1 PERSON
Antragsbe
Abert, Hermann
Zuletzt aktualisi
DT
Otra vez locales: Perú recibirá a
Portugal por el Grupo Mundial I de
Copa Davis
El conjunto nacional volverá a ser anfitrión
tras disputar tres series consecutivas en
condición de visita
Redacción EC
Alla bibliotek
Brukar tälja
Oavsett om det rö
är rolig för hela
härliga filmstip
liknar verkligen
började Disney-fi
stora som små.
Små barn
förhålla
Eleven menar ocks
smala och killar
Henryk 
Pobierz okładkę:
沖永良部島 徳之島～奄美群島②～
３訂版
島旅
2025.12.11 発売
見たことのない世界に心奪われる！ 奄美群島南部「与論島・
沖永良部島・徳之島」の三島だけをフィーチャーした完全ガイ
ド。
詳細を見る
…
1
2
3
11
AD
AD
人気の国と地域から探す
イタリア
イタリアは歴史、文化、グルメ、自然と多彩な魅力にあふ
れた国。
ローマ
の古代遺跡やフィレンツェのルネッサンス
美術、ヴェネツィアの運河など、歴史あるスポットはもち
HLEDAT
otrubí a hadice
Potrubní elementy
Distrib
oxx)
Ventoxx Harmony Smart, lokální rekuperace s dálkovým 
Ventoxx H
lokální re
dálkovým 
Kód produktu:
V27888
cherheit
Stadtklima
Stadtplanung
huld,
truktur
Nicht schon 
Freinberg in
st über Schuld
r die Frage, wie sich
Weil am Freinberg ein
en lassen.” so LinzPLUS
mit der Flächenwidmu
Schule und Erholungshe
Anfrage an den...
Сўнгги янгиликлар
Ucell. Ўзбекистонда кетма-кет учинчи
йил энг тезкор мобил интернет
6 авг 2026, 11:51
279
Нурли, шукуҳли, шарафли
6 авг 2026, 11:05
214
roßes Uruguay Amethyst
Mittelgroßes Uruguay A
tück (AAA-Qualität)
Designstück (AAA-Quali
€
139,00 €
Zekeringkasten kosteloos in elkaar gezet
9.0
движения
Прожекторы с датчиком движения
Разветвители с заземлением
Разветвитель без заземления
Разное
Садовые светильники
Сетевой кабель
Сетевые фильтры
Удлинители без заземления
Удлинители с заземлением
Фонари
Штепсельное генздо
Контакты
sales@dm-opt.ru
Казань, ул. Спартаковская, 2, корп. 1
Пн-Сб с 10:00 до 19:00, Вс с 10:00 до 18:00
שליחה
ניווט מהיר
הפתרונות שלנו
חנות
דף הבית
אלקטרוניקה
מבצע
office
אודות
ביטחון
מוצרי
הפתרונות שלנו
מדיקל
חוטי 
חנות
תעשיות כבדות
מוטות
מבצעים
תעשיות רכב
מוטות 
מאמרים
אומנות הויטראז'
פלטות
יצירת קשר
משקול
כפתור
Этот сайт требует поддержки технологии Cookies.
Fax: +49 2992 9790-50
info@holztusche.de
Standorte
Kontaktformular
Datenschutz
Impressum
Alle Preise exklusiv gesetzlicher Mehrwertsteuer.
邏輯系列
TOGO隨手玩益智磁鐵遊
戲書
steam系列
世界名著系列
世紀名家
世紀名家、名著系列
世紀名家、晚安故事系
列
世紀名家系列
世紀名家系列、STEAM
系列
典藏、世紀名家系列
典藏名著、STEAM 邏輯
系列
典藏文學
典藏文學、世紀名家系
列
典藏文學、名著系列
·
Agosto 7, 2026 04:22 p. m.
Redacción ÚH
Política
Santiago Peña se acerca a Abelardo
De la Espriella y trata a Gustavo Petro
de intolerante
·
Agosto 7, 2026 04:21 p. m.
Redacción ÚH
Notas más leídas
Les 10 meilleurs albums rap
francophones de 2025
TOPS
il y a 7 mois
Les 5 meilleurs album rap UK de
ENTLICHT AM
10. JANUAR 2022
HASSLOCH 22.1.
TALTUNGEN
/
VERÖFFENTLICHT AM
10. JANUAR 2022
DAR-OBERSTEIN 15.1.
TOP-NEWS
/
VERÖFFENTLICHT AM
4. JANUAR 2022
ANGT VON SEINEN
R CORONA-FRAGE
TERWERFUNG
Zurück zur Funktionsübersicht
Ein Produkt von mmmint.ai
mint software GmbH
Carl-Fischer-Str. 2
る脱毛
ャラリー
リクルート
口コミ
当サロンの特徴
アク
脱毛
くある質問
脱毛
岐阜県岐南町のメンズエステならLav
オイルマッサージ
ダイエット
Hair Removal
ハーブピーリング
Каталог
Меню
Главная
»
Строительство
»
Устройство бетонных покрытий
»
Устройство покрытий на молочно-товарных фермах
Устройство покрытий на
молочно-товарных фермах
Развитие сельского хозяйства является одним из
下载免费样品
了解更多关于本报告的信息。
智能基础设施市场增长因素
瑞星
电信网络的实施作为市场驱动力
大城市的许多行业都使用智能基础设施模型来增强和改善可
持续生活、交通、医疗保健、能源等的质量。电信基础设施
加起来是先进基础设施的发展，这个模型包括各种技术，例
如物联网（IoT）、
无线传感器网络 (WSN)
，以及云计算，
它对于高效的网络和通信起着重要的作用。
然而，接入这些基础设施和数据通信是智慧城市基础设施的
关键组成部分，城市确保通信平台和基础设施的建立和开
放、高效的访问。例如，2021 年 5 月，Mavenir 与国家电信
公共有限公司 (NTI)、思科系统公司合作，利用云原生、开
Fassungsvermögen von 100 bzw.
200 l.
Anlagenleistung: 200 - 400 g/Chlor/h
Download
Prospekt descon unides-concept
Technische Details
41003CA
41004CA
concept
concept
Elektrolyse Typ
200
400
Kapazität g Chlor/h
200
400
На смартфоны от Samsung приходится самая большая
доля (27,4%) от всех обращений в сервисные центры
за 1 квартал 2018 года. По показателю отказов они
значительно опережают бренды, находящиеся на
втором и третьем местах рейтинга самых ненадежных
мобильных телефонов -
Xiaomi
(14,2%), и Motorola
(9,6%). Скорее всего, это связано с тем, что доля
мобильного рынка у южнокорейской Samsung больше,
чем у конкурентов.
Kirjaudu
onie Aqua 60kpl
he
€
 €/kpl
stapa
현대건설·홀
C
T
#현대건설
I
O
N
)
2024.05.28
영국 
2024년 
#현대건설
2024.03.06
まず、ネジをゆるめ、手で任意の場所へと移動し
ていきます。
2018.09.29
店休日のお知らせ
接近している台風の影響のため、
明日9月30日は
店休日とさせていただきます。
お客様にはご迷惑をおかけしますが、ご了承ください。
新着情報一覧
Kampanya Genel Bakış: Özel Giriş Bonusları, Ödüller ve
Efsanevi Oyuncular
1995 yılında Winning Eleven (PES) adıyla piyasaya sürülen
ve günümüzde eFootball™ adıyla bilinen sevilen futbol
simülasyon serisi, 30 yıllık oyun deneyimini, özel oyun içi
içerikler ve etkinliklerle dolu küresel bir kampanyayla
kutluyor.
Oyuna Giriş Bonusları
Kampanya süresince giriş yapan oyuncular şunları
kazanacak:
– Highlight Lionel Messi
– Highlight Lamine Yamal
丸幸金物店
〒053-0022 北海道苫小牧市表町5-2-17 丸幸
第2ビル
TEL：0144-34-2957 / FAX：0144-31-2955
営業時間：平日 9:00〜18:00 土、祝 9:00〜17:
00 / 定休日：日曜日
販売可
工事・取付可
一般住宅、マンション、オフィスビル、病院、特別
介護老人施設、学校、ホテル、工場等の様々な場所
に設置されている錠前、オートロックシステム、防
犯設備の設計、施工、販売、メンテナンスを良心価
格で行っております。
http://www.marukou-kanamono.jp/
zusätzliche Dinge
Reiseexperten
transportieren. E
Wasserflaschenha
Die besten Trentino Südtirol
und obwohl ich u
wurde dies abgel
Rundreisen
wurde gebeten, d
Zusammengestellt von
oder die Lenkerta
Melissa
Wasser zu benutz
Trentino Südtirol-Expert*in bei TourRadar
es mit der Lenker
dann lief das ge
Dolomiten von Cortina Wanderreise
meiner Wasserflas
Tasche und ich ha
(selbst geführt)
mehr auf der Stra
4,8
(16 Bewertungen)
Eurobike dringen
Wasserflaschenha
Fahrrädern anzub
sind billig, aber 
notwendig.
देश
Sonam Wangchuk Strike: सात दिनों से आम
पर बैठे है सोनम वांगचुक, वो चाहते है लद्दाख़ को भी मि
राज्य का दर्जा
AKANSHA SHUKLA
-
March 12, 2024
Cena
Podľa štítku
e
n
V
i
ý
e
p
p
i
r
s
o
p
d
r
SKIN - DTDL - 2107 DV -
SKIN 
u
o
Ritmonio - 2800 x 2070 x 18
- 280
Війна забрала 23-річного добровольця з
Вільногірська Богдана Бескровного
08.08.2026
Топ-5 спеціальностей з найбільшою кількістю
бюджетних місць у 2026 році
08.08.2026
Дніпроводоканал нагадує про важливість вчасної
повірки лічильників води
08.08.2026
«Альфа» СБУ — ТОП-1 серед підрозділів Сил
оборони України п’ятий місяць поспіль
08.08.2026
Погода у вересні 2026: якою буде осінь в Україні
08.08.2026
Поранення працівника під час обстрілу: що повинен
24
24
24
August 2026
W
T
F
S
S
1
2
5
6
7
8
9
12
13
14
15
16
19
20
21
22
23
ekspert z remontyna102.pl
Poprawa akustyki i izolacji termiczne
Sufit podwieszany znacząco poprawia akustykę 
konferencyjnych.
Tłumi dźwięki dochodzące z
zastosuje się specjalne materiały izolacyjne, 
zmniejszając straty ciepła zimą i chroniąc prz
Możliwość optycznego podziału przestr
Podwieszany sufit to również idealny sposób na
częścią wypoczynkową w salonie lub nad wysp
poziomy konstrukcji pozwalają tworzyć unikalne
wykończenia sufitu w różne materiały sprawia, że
----------
*To do:* Working from the material above, retype exactly the lines from the one with "Les 10 meilleurs albums rap" through the one with "持续生活、交通、医疗保健、能源等的质量。电信基础设施", both included, and only those lines.

*Task response:*
Les 10 meilleurs albums rap
francophones de 2025
TOPS
il y a 7 mois
Les 5 meilleurs album rap UK de
ENTLICHT AM
10. JANUAR 2022
HASSLOCH 22.1.
TALTUNGEN
/
VERÖFFENTLICHT AM
10. JANUAR 2022
DAR-OBERSTEIN 15.1.
TOP-NEWS
/
VERÖFFENTLICHT AM
4. JANUAR 2022
ANGT VON SEINEN
R CORONA-FRAGE
TERWERFUNG
Zurück zur Funktionsübersicht
Ein Produkt von mmmint.ai
mint software GmbH
Carl-Fischer-Str. 2
る脱毛
ャラリー
リクルート
口コミ
当サロンの特徴
アク
脱毛
くある質問
脱毛
岐阜県岐南町のメンズエステならLav
オイルマッサージ
ダイエット
Hair Removal
ハーブピーリング
Каталог
Меню
Главная
»
Строительство
»
Устройство бетонных покрытий
»
Устройство покрытий на молочно-товарных фермах
Устройство покрытий на
молочно-товарных фермах
Развитие сельского хозяйства является одним из
下载免费样品
了解更多关于本报告的信息。
智能基础设施市场增长因素
瑞星
电信网络的实施作为市场驱动力
大城市的许多行业都使用智能基础设施模型来增强和改善可
持续生活、交通、医疗保健、能源等的质量。电信基础设施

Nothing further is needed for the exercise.